> _Problem description_
Start at the line in the entries below that contains "Vol. 27, No. 1, 1991", stop at the line that contains "DAHA FAZLA GÖSTER", and output exactly the lines in that span, both ends included.

Information provided below:

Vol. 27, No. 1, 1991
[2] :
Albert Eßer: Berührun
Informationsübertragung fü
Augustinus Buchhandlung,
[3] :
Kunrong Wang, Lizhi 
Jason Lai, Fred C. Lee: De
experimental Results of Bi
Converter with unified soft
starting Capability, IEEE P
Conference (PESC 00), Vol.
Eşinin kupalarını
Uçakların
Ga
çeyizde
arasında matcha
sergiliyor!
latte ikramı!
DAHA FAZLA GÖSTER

End of Information provided.
Information provided below:

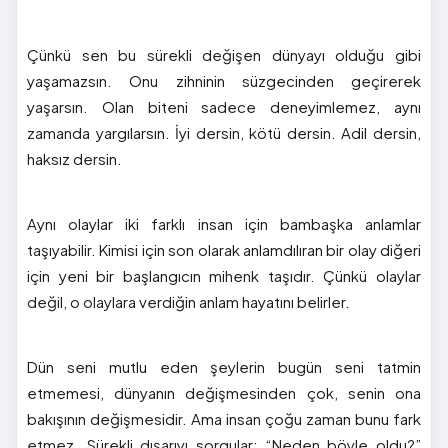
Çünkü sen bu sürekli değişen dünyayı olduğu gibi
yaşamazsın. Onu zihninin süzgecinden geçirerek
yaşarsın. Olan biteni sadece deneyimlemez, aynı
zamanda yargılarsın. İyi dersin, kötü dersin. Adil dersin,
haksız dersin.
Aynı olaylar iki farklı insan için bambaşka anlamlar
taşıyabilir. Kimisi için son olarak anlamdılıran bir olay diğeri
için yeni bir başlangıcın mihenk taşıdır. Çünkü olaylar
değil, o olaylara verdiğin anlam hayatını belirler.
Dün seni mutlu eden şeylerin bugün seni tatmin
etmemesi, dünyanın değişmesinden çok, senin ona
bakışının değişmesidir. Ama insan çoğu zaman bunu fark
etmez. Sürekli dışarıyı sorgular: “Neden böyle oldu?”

End of Information provided.
Information provided below:

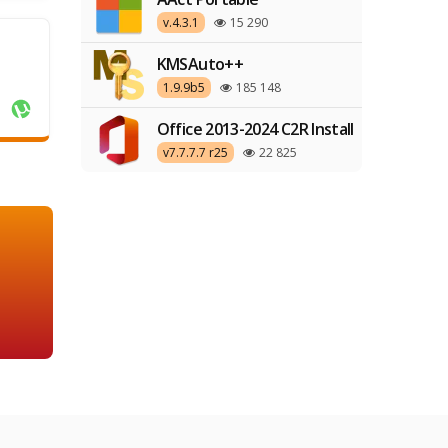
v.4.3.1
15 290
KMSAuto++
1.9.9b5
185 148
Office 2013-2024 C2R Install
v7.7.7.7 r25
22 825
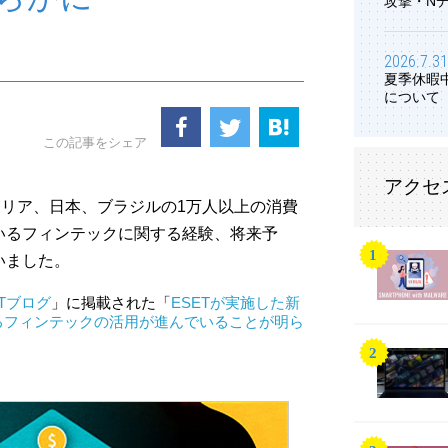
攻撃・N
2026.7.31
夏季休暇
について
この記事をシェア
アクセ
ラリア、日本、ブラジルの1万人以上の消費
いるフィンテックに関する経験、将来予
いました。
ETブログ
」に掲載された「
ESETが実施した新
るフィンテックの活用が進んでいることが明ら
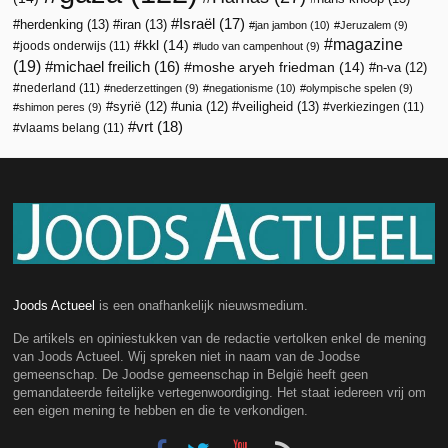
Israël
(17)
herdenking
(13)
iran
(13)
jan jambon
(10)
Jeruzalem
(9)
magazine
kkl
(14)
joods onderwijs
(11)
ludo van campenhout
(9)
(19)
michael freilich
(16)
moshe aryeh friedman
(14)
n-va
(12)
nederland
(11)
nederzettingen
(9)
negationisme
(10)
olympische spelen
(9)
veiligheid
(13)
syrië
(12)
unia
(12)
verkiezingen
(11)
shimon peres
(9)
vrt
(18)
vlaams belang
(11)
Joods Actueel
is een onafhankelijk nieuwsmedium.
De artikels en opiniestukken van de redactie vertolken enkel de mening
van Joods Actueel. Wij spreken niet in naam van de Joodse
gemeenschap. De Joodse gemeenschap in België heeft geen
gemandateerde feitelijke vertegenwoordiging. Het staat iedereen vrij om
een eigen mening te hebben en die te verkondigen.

End of Information provided.

> _Solution_
Vol. 27, No. 1, 1991
[2] :
Albert Eßer: Berührun
Informationsübertragung fü
Augustinus Buchhandlung,
[3] :
Kunrong Wang, Lizhi 
Jason Lai, Fred C. Lee: De
experimental Results of Bi
Converter with unified soft
starting Capability, IEEE P
Conference (PESC 00), Vol.
Eşinin kupalarını
Uçakların
Ga
çeyizde
arasında matcha
sergiliyor!
latte ikramı!
DAHA FAZLA GÖSTER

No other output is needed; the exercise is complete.